Question asked by uvedale on Jul 13, 2012
Latest reply on Jul 25, 2012 by Wenju



I'm trying to distribute work to two different GPUs efficiently by using dynamic scheduling.

My first attempt is working, but with one of the GPUs idling at one point for no apparent reason.


The basic scheduling algorithm is as follows:

Main func:

    Loop through GPUs (loop control i)

        lock work queue

        pop item off work queue

        unlock work queue

        set work item's target device to i

        call enqueuework function (work item)

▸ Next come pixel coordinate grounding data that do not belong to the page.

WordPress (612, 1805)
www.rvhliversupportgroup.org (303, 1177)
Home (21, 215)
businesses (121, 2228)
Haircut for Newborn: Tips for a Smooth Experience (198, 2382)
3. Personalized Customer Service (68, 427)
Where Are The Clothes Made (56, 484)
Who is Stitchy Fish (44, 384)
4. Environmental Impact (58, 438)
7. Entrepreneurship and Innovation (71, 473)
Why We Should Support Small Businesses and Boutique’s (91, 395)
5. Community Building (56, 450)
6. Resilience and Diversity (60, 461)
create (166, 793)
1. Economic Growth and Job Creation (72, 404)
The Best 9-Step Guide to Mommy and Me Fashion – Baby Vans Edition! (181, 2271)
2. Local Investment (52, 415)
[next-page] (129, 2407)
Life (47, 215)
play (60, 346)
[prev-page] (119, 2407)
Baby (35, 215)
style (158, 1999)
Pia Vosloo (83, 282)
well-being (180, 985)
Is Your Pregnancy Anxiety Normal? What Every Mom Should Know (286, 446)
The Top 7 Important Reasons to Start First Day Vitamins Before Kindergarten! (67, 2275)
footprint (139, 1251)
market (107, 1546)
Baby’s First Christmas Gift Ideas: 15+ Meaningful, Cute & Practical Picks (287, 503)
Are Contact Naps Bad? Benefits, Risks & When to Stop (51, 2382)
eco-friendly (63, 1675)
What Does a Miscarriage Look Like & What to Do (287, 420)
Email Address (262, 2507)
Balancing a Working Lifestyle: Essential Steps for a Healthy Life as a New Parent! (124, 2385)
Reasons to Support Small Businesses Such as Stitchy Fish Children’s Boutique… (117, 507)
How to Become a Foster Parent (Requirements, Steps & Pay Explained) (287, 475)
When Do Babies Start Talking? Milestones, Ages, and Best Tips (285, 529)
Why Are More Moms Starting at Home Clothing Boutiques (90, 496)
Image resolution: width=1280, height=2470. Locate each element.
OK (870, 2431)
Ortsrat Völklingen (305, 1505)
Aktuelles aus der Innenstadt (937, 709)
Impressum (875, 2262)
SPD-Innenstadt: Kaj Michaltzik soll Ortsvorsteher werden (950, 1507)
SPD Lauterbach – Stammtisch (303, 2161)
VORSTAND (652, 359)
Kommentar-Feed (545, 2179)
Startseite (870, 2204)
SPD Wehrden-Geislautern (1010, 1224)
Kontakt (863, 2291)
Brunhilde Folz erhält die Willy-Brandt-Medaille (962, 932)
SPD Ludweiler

    Wait for queue to become empty

    WaitForEvents(wait on all reads to complete)


EnqueueWork function (work item):

    create required buffers

    enqueueWrite on buffers using writeQueue

    enqueueMarker on writeQueue

    flush write queue

    create and enqueue kernels (depends on above writeQueue marker) on execQueue

    set callback on kernel completion to RunComplete function

    flush exec queue

    enqueueRead on readQueue (depends on kernel completion)

    set callback on read complete to ReadComplete function

    flush read queue


RunComplete function:

    gets an item from the work queue and calls the EnqueueWork function


ReadComplete function:

    Creates a thread to write the results to file


Note: All OpenCL calls are asynchronous and each device has its own set of queues.


The picture attached is the execution profile. As you can see from the image, the Cayman device isn't doing anything for ~3s, yet the buffers were written and the kernel was enqueued at the expected time. It only started when the Tahiti device finished its kernel, yet the inverse doesn't apply (Tahiti starts new kernels while Cayman is still running). Any ideas as to why this is?